MD5 Hash and Base64 encoding

Joaquín L. Robles picture Joaquín L. Robles · Nov 25, 2010 · Viewed 46.3k times · Source

If I have a 32 character string (an MD5 hash) and I encode it using Base64, what's the maximun length of the encoded string?

Answer

Thomas Albright picture Thomas Albright · Nov 8, 2012

An MD5 value is always 22 (useful) characters long in Base64 notation. Many Base64 algorithms will also append 2 characters of padding when encoding an MD5 hash, bringing the total to 24 characters. The padding adds no useful information and can be discarded. Only the first 22 characters matter.

Here's why:

An MD5 hash is a 128-bit value. Every character in a Base64 string contains 6 bits of information, because there are 64 possible values for the character, and it takes 6 powers of 2 to reach 64. With 6 bits of information in every character, 21 characters has 126 bits of information, and 22 characters contains 132 bits of information. Since 128 bits cannot fit within 21 characters but does fit within 22 characters (with a little room to spare), a 128-bit value will always be represented as 22 characters in Base64.

A note on the padding:

I mentioned above that many Base64 encoding algorithms add a couple of characters of padding when encoding an MD5 value.
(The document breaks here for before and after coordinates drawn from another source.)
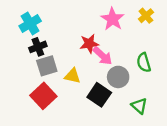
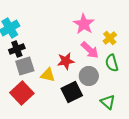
yellow cross: (146, 16) -> (110, 38), moved
red star: (89, 44) -> (66, 61), moved
pink arrow: (103, 56) -> (90, 50), moved
black square: (99, 95) -> (72, 92), turned 30

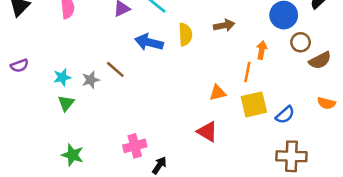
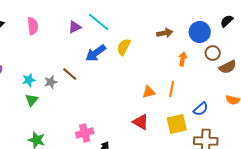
brown arrow: (224, 25) -> (165, 33), moved
yellow semicircle: (185, 34) -> (124, 47), turned -150
blue arrow: (149, 42) -> (96, 53), turned -50
orange line: (247, 72) -> (172, 89), moved
yellow square: (254, 104) -> (177, 124), moved

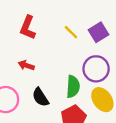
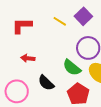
red L-shape: (28, 28) -> (22, 26), turned 80
green semicircle: (73, 87) -> (72, 67), turned 138

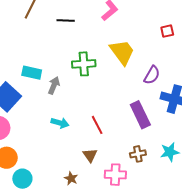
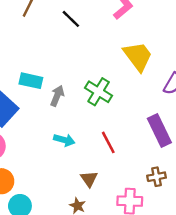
black line: (66, 20) -> (71, 19), turned 42
green cross: (84, 64) -> (99, 92), moved, turned 35
brown triangle: (90, 155) -> (89, 179), moved

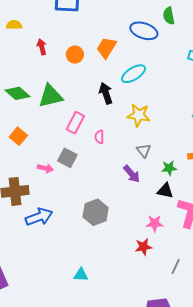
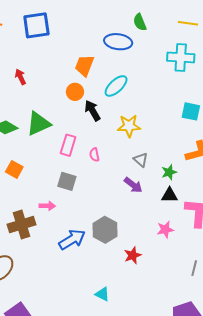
orange circle: (75, 55) -> (75, 92), moved
pink arrow: (45, 168) -> (47, 206), moved
blue arrow: (39, 217) -> (72, 240), moved
red star: (143, 247) -> (133, 255), moved
cyan triangle: (81, 275) -> (102, 294), turned 35

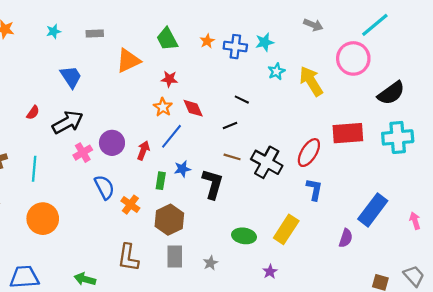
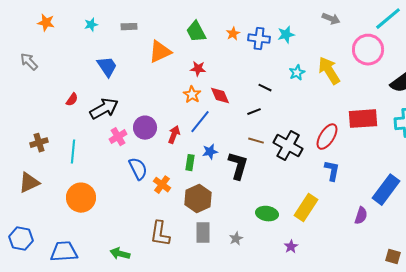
cyan star: (276, 71) -> (297, 73), moved

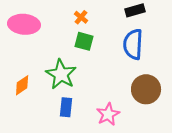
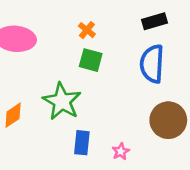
blue rectangle: (66, 107) -> (82, 143), moved
pink star: (108, 114) -> (121, 151), size x0.6

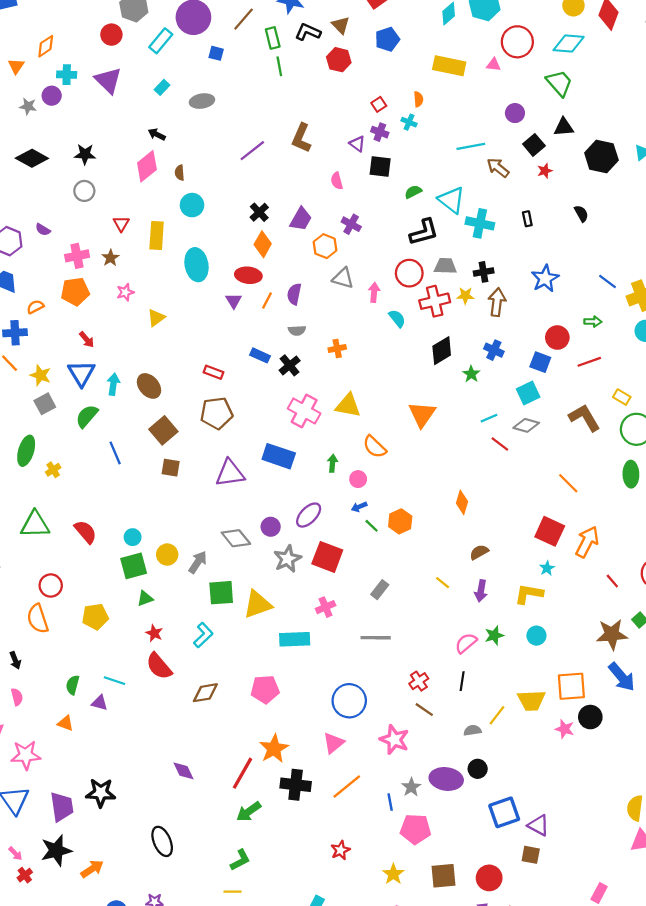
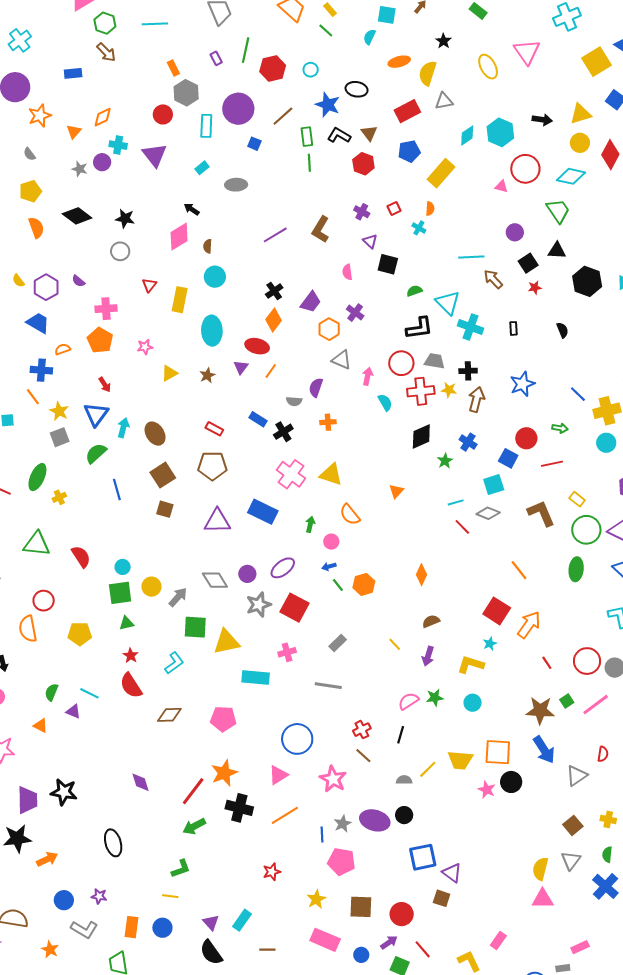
cyan rectangle: (161, 41) -> (206, 126), turned -45
yellow rectangle: (449, 66) -> (441, 173), moved, turned -68
purple cross: (380, 132) -> (362, 212), moved
brown star: (110, 258) -> (207, 375), moved
orange pentagon: (75, 292) -> (100, 340), turned 30
purple semicircle: (294, 294) -> (316, 387), moved
orange triangle: (422, 414) -> (396, 491), size x0.6

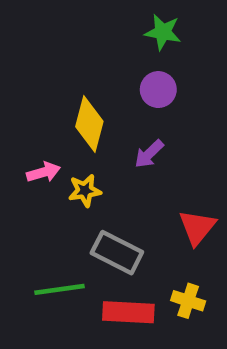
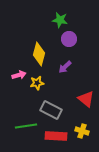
green star: (163, 32) -> (60, 20), moved
red triangle: (197, 227) -> (86, 99), turned -30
This is because Base64 represents 3 bytes of information as 4 characters. Since MD5 has 16 bytes of information, many Base64 encoding algorithms append "==" to designate that the input of 16 bytes was 2 bytes short of the next multiple of 3, which would have been 18 bytes. These 2 equal signs add no information whatsoever to the string, and can be discarded when storing.